I've been seeing this guy for about six months. Originally, he was going to England sometime in February, so we had decided to just have an enjoyable time together til he left. Well, the England trip keeps getting put off and put off so we don't have the automatic breakup thing we were planning on.
That hadn't really been a problem up until about two weeks ago. Three weeks ago he went on a business trip to France. Before then, we'd been seeing each other twice a week, talking every day, being generally couple-y. When he got back, however, it's like I ceased to exist. I didn't hear from him for days. When I finally called him, he was drunk out of his mind and depressed, because he's found out earlier that day his ex-gf was engaged (they dated for four years, she cheated on him, they broke up two years ago.) In this conversation, he said I'd been awesome, but he didn't feel "emotionally connected" to me, that he had this wall up because of his ex, etc.
Well I felt it was wrong to dump him while drunk, so I suggested we have dinner the next day, so we could end everything on a good note. He showed up to my apartment the next day, and was SUPER affectionate. He said he'd had a dream that he'd spent all day analyzing, and realized he'd been idealizing his ex, she really wasn't worth it (she doesn't have a job and is declaring bankruptcy), etc. I mean, he was SO happy and said he felt like a weight had been lifted off him.
So, I tried bringing up what was going on with us, but he just avoided the topic and talked about how things had changed inside his head. I decided to just accept what he said. But then I didn't hear from him again for days... Though he posted TONS of status updates to Facebook, the random stuff he used to text me. I saw him again on Sunday, and again he was affectionate and happy.... but then no contact for days again unless we both happened to be online.
I went drinking with some friends earlier this week, and I made the mistake of drunk-dialing him. I told him how I was feeling used, and that I didn't want to push him into a committed relationship, but I wanted what we'd had before France. He said he felt really sorry and he'd try harder.
Well, he did text me the next day (Wednesday) but despite me responding, I haven't heard from him since.

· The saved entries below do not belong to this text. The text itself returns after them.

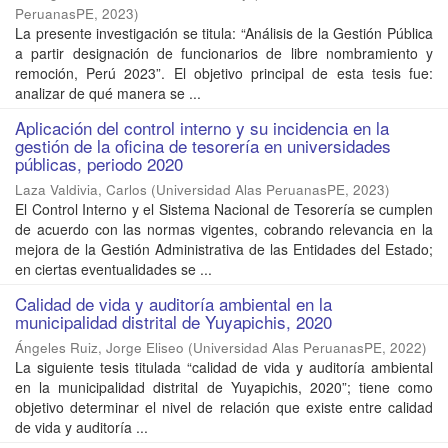
PeruanasPE
,
2023
)
La presente investigación se titula: “Análisis de la Gestión Pública
a partir designación de funcionarios de libre nombramiento y
remoción, Perú 2023”. El objetivo principal de esta tesis fue:
analizar de qué manera se ...
Aplicación del control interno y su incidencia en la
gestión de la oficina de tesorería en universidades
públicas, periodo 2020
Laza Valdivia, Carlos
(
Universidad Alas PeruanasPE
,
2023
)
El Control Interno y el Sistema Nacional de Tesorería se cumplen
de acuerdo con las normas vigentes, cobrando relevancia en la
mejora de la Gestión Administrativa de las Entidades del Estado;
en ciertas eventualidades se ...
Calidad de vida y auditoría ambiental en la
municipalidad distrital de Yuyapichis, 2020
Ángeles Ruiz, Jorge Eliseo
(
Universidad Alas PeruanasPE
,
2022
)
La siguiente tesis titulada “calidad de vida y auditoría ambiental
en la municipalidad distrital de Yuyapichis, 2020”; tiene como
objetivo determinar el nivel de relación que existe entre calidad
de vida y auditoría ...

My big question is.... why doesn't he just end it?? Or, better yet, why does he keep avoiding the topic when I try to end it? I know guys can be cowards about confrontations sometime, but then why doesn't he just sit there and let me do it?? I've now tried three times, and each time, he slithers out of it. I really, really don't want to do email, as I think that's an immature way to end it with someone after 6 months..... I'm just angry cause I wanted to end this on a mature, somewhat happy fashion. Why is he being such a freaking coward about this?!!